Indeed a pattern can be found in how Iran’s new status in nearly every field from science to political influence is framed such that it is directly linked by the state media to Ahmadinejad’s persona in contrast to his predecessors’ moderate –- read weak — approach.

As Iran nears its presidential elections, Ahmadinejad’s team who were so far acting rather low-profile in gathering support for his second-term, are slowly beginning to make public one of the largest and most coordinated media campaigns in Iran’s history. Perhaps interestingly not a single private donor will contribute to this campaign. Nor will Ahmadinejad need any local campaign offices, according to himself. Costly bill-board adverts? Why bother when you have the combined resources of the country’s largest newspapers, hours and hours of unchallenged airtime on state TV and radio stations, coupled with analysis that often only adds insult to injury.

This campaign however began quite a while back. That is when Ahmadinejad started distributing cash from Iran’s vast oil revenues amongst the more deprived sections of the society. He ignored plans for a comprehensive social security system (which had not materialised in lack of funding) and instead dissolved the “National Office for Planning & Budgeting” and distributed cash to those who attended his provincial meetings or sent him personal pleas for help with rising inflation.

People in villages and small towns who had not once seen a high-ranking official visit them, are suddenly confronted with Mr President who incidentally has a very deep pocket.

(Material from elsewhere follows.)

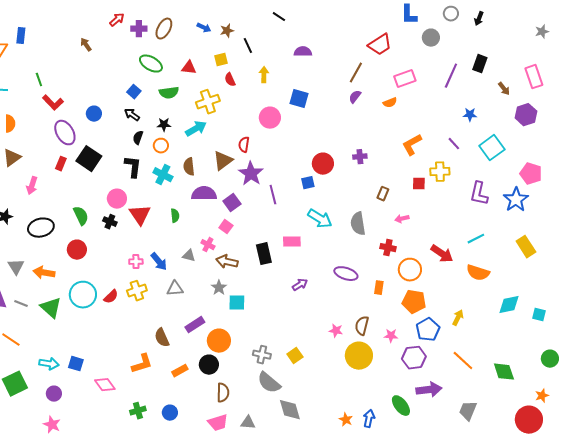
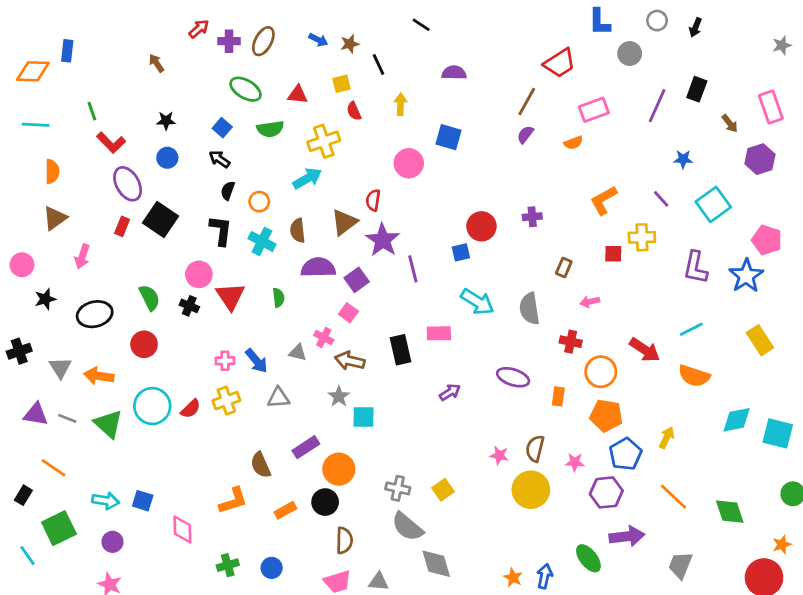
black star: (164, 125) -> (166, 121), moved
cyan square: (539, 315) -> (778, 433), size x1.6
pink diamond: (105, 385) -> (182, 529), turned 35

In the past four years Ahmadinejad and his whole cabinet have travelled to every corner of Iran, not once but twice, to “resolve local issues.” Media reports after every trip are littered with numbers of local cases discussed by the cabinet, hours of meetings that took place or the thousands of letters handed to the President accompanied by pictures of locals running after his vehicle in joy and fascination.

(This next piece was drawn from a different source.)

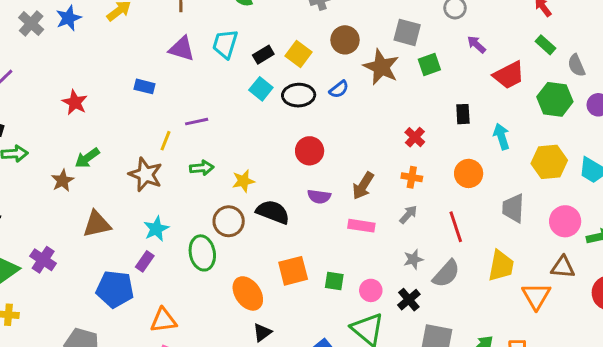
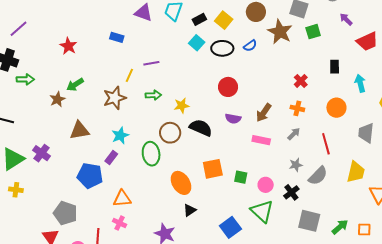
brown star: (145, 174) -> (115, 98), turned 30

He has introduced “Justice Shares” where people are given free shares in state-owned industrial units and get direct payment as profits. But given that few industries are profitable to that extent, these payments are again funded by oil revenues. Further, the so-called shares are of course managed by the government; even though ironically classed as privatisation.

With just over six weeks to presidential elections, Ahmadinejad has not yet announced whether he will run again. But every indication is that he will indeed run for a second term. By leaving everything to the last minute perhaps he is trying to avoid serious debate with other candidates about his four year record.

Meanwhile, every speech that he or his ministers make is nothing short of a campaign speech in a full flare election season. They all follow the same pattern and on the way question not only the policies but also the integrity and patriotism of those before him. His speech on the 30th anniversary of the Iranian revolution in front of millions in Tehran was a list of several comparisons of what Iran was like in 2005 (not 1979) and what it is like now. Much of the statistics were flawed of course, but what is more damaging is the cocktail of mistrust and suspicion that is injected during his four years in office into Iran’s previously clear divisions of power.

There are other presidential candidates that have announced their candidacy along with relatively detailed plans. While they are so far almost completely ignored by state media, Ahmadinejad is effortlessly getting all the attention he needs; plus he has the means to prevent those few activities by his competitors from taking place. Whereas they must fight tooth and nail for donors, his budget is virtually limitless.

Those key figures from across Iran’s political spectrum, who are desperate to get rid of Ahmadinejad have one choice: To run en masse as candidates in order to create a two stage election. If they can prevent him from winning the first round, only then they may be able to attract enough support for a single candidate against Ahmadinejad in the second stage. But with Iran’s supreme leader and officials in charge of managing the elections, openly supporting Ahmadinejad, few can doubt what the next election will bring.

Mohammad Kamaali is board member of the Campaign Against Sanctions and Military Intervention in Iran (CASMII).